Rollo did not mean that he was going to run up the mountain, but he did not explain what he did mean, for he thought that Jonas would laugh at him, if he told him he was afraid of the bears. So he said,

"Jonas, don't you wish you were going with us?"

"I should like it well enough, but I must stay at home and mind my work."

"I wish you could go. I will go and ask my father if he will not let you."

Rollo ran into the house with great haste and eagerness, leaving all the doors open, and calling out, "Father, father," as soon as he had begun to open the parlor door.

"Father, father," said he, running up to him, "I wish you would let Jonas go with us to-morrow."

Now, Rollo's father had come home but a short time before, and was just seated quietly in his arm-chair, reading a newspaper, and Rollo came up to him, pulling down the paper with his hands, and looking up into his father's face, so as to stop his reading at once. Heedless boys very often come to ask favors in this way.


[Illustration]

The Way to Ask a Favor.

His father gently moved him back and said,

"No, my son, it is not convenient for Jonas to go to-morrow. Besides, I am busy now, and cannot talk with you;—you must go away."

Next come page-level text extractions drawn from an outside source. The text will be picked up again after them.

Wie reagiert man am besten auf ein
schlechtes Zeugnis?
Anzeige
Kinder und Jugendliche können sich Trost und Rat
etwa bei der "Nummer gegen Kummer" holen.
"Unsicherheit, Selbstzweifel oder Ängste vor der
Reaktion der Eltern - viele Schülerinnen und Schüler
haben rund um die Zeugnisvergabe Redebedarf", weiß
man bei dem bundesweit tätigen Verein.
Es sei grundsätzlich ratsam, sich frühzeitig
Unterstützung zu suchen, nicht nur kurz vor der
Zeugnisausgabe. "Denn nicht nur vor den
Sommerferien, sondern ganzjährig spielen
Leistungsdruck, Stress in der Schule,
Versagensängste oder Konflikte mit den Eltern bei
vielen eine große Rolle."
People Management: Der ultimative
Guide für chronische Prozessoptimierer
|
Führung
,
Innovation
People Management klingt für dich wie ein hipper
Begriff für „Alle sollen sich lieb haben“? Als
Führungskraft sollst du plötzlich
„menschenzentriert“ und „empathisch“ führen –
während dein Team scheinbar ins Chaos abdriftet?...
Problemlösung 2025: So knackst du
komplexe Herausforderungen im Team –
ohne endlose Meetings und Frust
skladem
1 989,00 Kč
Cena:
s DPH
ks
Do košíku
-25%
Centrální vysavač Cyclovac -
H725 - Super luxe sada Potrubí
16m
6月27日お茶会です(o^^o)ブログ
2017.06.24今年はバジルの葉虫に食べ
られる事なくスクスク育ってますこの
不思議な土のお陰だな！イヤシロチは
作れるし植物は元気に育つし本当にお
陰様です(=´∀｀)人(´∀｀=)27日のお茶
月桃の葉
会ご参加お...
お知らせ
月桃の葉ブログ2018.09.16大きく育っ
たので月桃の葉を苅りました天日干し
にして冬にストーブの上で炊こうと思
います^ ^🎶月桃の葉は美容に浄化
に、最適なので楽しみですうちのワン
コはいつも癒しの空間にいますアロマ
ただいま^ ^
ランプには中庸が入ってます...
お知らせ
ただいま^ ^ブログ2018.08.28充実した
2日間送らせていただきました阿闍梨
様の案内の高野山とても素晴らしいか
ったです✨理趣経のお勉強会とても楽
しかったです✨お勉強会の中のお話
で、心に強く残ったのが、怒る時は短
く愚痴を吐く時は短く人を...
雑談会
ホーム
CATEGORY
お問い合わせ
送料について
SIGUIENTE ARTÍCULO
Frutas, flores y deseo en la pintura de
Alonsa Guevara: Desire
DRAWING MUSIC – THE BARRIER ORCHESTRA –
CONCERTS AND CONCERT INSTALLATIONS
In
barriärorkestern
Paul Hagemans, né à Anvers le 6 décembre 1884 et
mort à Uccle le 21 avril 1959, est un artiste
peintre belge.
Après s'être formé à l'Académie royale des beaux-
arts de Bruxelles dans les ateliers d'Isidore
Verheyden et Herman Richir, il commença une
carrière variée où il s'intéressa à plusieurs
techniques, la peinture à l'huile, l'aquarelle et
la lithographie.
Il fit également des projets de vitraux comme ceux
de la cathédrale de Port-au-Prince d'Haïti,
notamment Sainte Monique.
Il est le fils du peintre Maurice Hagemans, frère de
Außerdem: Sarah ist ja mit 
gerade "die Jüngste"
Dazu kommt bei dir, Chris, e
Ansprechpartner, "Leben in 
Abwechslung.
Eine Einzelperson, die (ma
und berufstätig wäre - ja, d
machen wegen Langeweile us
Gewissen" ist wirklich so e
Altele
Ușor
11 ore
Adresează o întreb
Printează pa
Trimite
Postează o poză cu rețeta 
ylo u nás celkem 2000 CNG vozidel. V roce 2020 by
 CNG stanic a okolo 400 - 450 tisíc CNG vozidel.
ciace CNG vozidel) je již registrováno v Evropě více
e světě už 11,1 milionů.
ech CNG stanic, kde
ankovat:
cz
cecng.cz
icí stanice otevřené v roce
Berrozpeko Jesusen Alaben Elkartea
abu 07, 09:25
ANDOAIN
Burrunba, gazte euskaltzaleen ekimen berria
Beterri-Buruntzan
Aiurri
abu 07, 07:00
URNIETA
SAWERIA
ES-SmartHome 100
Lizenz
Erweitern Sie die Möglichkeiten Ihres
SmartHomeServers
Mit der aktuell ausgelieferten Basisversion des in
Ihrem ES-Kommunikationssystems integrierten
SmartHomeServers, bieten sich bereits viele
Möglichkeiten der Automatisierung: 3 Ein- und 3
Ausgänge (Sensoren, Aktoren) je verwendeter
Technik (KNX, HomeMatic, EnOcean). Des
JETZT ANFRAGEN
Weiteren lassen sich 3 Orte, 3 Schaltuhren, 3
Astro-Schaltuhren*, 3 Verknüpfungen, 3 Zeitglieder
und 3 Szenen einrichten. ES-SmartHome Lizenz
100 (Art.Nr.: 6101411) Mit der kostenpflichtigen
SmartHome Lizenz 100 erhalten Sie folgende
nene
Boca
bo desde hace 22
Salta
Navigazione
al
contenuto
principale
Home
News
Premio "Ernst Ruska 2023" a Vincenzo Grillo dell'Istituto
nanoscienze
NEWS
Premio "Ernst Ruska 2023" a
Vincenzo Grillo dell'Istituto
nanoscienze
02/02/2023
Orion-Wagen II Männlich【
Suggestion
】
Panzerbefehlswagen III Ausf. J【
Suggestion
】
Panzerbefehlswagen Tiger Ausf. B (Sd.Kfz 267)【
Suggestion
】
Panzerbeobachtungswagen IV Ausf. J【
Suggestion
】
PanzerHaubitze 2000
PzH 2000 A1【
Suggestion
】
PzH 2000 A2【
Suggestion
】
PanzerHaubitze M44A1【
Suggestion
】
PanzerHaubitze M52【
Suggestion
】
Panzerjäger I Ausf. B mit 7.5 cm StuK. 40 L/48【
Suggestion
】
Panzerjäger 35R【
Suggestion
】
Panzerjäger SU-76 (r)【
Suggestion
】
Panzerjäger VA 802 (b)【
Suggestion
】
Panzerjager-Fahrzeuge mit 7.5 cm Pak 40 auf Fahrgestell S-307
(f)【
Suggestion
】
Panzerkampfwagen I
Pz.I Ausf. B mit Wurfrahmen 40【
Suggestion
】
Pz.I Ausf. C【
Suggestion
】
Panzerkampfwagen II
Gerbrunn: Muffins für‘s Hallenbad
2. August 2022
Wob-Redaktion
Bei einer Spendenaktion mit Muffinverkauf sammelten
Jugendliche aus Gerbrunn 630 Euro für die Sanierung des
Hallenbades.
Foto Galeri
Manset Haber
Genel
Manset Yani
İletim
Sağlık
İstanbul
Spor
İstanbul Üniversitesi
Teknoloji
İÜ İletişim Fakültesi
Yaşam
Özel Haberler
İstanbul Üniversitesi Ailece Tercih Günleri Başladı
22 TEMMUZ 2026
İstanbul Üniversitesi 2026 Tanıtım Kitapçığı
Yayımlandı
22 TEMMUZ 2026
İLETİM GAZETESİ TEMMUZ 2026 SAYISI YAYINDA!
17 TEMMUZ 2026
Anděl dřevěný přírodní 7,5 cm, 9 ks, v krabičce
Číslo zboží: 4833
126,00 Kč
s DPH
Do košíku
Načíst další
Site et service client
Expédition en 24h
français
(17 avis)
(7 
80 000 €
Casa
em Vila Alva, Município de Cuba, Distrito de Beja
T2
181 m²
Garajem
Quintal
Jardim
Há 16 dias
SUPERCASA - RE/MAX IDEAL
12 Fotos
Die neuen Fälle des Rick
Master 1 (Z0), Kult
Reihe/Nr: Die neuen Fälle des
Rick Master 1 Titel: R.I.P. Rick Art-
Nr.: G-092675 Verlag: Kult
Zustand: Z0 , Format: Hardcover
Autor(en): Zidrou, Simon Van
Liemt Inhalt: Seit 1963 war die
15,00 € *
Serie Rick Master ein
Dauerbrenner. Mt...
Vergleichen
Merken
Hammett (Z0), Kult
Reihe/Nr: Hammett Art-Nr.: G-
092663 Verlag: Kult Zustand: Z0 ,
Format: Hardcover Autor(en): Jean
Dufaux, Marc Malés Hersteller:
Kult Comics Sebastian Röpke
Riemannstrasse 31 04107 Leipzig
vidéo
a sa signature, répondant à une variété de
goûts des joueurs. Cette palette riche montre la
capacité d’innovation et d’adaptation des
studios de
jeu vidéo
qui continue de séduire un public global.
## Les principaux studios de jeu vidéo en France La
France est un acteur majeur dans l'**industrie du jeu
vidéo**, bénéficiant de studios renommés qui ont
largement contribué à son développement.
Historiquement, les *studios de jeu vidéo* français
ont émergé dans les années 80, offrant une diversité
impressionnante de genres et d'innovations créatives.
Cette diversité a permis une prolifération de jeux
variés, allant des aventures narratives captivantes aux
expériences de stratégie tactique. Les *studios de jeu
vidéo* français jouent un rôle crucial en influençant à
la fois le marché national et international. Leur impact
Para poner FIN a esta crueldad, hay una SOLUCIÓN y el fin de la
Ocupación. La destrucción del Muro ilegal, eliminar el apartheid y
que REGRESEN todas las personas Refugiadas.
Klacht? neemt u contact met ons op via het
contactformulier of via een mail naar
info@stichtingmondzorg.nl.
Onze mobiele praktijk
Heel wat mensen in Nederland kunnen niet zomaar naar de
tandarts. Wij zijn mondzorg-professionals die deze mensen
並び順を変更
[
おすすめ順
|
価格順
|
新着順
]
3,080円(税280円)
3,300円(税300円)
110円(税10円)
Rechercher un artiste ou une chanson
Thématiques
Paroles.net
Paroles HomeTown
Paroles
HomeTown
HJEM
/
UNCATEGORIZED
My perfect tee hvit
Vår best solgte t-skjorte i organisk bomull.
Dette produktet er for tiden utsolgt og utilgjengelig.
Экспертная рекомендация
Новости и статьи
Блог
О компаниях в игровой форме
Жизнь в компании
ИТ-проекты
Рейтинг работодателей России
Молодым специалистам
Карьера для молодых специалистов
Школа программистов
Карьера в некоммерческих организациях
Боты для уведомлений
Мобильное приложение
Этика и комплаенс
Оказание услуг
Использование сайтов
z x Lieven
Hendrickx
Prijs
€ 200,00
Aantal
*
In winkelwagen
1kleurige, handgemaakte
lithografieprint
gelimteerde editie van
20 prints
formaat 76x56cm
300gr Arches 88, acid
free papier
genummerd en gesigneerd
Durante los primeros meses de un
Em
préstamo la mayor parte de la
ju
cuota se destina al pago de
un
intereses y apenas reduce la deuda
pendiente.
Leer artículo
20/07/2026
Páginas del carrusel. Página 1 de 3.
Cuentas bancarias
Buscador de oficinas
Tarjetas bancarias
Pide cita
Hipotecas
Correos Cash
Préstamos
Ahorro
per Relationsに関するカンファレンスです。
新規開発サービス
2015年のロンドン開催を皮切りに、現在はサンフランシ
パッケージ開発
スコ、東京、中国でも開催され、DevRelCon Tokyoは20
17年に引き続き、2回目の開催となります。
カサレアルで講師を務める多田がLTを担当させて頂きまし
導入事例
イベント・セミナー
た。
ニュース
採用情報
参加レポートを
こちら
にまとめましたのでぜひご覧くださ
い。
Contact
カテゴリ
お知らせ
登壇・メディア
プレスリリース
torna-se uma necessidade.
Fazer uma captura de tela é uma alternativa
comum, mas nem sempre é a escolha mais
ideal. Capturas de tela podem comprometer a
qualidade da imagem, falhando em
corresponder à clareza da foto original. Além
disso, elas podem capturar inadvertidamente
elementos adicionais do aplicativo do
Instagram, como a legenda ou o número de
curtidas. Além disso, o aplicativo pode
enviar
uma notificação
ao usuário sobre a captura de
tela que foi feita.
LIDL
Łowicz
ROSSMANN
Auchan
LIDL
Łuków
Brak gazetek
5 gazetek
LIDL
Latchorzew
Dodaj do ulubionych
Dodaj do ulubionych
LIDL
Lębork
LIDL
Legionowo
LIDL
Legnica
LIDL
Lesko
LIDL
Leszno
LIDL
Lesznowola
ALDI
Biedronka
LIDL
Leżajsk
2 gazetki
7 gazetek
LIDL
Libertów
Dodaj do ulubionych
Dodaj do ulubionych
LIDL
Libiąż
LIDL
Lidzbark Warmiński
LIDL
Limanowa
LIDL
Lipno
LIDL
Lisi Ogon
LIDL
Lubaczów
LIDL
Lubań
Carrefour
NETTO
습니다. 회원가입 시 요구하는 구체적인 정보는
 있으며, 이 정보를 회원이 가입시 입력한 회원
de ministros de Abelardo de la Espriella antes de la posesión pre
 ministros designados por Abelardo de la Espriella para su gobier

Rollo turned away disappointed, and went slowly back through the kitchen. His mother, who was there, and who heard all that passed, as the doors were open, said to him, as he walked by her, "What a foolish way that was to ask him, Rollo! You might have known it would have done no good."

Rollo did not answer, but he went and sat down on the step of the door, and was just beginning to think what the foolishness was in his way of asking his father, when a little bird came hopping along in the yard. He ran in to ask his mother to give him some milk to feed the bird with. She smiled, and told him milk was good for kittens, but not for birds; and she gave him some crumbs of bread. Rollo threw the crumbs out, but they only frightened the little thing away.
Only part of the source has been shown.